=== Material for this exercise ===

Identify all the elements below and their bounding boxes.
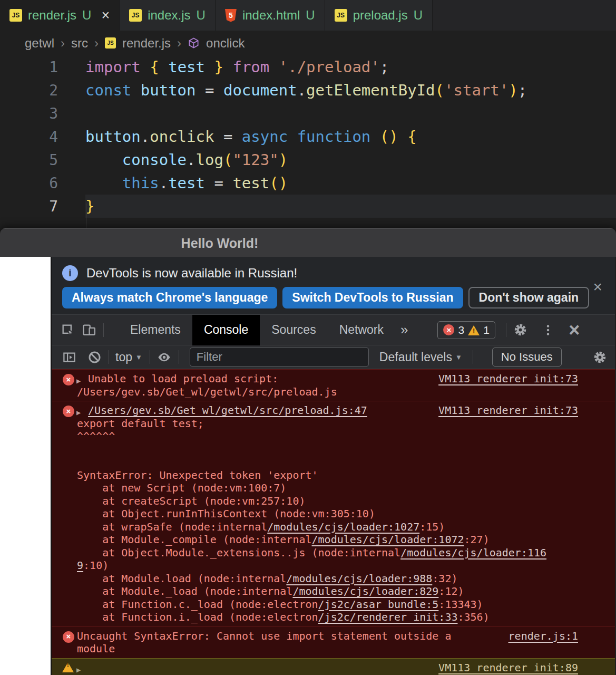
devtools-tab-network[interactable]: Network [328,315,395,345]
log-levels-dropdown[interactable]: Default levels [378,350,464,364]
js-file-icon [129,9,142,22]
token: ) [279,151,288,169]
device-toolbar-icon[interactable] [80,321,98,339]
console-text: :13343) [438,598,483,611]
info-icon [62,265,78,281]
match-language-button[interactable]: Always match Chrome's language [62,287,277,308]
close-notification-icon[interactable] [593,278,602,296]
console-status-badge[interactable]: 3 1 [437,321,495,339]
editor-tab-preload.js[interactable]: preload.jsU [325,0,433,31]
settings-gear-icon[interactable] [512,321,530,339]
git-status-badge: U [82,8,91,23]
console-link[interactable]: 9 [77,559,83,572]
git-status-badge: U [197,8,206,23]
console-link[interactable]: /modules/cjs/loader:116 [400,546,546,559]
token: 'start' [444,81,509,99]
source-location-link[interactable]: VM113 renderer_init:73 [438,404,578,417]
console-line: at createScript (node:vm:257:10) [77,495,578,508]
token: log [196,151,223,169]
token: button [141,81,196,99]
error-count: 3 [458,324,464,336]
code-text: import { test } from './preload'; [85,55,616,79]
code-lines: 1import { test } from './preload';2const… [0,55,616,218]
warning-count: 1 [483,324,490,336]
token: async [242,128,288,146]
window-titlebar[interactable]: Hello World! [0,228,616,257]
token: this [122,174,159,192]
breadcrumb-chevron-icon [94,36,99,51]
breadcrumb-item[interactable]: getwl [25,36,54,51]
more-options-icon[interactable] [539,321,557,339]
expand-arrow-icon[interactable] [76,374,81,388]
console-link[interactable]: /modules/cjs/loader:829 [292,585,438,597]
line-number: 4 [0,128,58,146]
console-line: at Module._load (node:internal/modules/c… [77,585,578,598]
inspect-element-icon[interactable] [59,321,77,339]
console-sidebar-icon[interactable] [60,348,78,366]
devtools-tab-console[interactable]: Console [192,315,260,345]
notification-text: DevTools is now available in Russian! [86,266,297,281]
switch-russian-button[interactable]: Switch DevTools to Russian [282,287,463,308]
devtools-panel: DevTools is now available in Russian! Al… [52,257,615,675]
console-line: at Function.i._load (node:electron/js2c/… [77,611,578,624]
close-devtools-icon[interactable]: × [565,321,583,339]
token: test [232,174,269,192]
token: } [85,197,94,215]
window-content: DevTools is now available in Russian! Al… [0,257,616,675]
git-status-badge: U [306,8,315,23]
console-settings-gear-icon[interactable] [591,348,609,366]
token: onclick [150,128,214,146]
console-line: at Module.load (node:internal/modules/cj… [77,572,578,585]
live-expression-eye-icon[interactable] [155,348,173,366]
console-link[interactable]: /modules/cjs/loader:988 [286,572,432,585]
context-selector[interactable]: top [115,350,132,364]
code-editor[interactable]: 1import { test } from './preload';2const… [0,55,616,218]
devtools-tab-sources[interactable]: Sources [260,315,327,345]
console-error-row: /Users/gev.sb/Get_wl/getwl/src/preload.j… [52,401,615,626]
breadcrumb-item[interactable]: render.js [122,36,171,51]
filter-input[interactable] [190,348,369,367]
expand-arrow-icon[interactable] [76,663,81,675]
token: ( [223,151,232,169]
console-link[interactable]: /js2c/asar_bundle:5 [318,598,439,611]
close-tab-icon[interactable] [101,8,110,23]
source-location-link[interactable]: VM113 renderer_init:73 [438,372,578,385]
console-line: 9:10) [77,559,578,572]
console-link[interactable]: /Users/gev.sb/Get_wl/getwl/src/preload.j… [88,404,367,417]
token: test [168,58,205,76]
console-link[interactable]: /js2c/renderer_init:33 [318,611,458,623]
devtools-tab-elements[interactable]: Elements [119,315,192,345]
html-file-icon [225,9,237,22]
tab-label: index.html [242,8,300,23]
editor-tab-index.html[interactable]: index.htmlU [216,0,325,31]
token [205,58,214,76]
dont-show-again-button[interactable]: Don't show again [468,287,589,308]
console-line: SyntaxError: Unexpected token 'export' [77,469,578,482]
app-page-area[interactable] [0,257,52,675]
breadcrumb-item[interactable]: onclick [206,36,245,51]
token [288,128,297,146]
console-link[interactable]: /modules/cjs/loader:1027 [267,520,419,533]
token: from [232,58,269,76]
token: ) [509,81,517,99]
console-text: Unable to load preload script: [88,372,278,385]
expand-arrow-icon[interactable] [76,406,81,419]
line-number: 3 [0,105,58,122]
console-line [77,443,578,456]
breadcrumb-item[interactable]: src [71,36,88,51]
editor-tab-render.js[interactable]: render.jsU [0,0,120,31]
console-warning-row: VM113 renderer_init:89 [52,658,615,675]
source-location-link[interactable]: render.js:1 [509,630,578,643]
console-link[interactable]: /modules/cjs/loader:1072 [312,533,464,546]
console-line: at Object.runInThisContext (node:vm:305:… [77,507,578,520]
console-text: ^^^^^^ [77,430,115,442]
line-number: 6 [0,175,58,192]
console-text: :32) [432,572,457,585]
console-line: at Module._compile (node:internal/module… [77,533,578,546]
clear-console-icon[interactable] [85,348,103,366]
token: function [297,128,371,146]
more-tabs-icon[interactable] [395,322,413,338]
editor-tab-index.js[interactable]: index.jsU [120,0,216,31]
source-location-link[interactable]: VM113 renderer_init:89 [438,661,578,674]
no-issues-button[interactable]: No Issues [492,348,562,367]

===

Return all lines from the data above with "expand" in them.

expand-arrow-icon[interactable] [76,374,81,388]
expand-arrow-icon[interactable] [76,663,81,675]
expand-arrow-icon[interactable] [76,406,81,419]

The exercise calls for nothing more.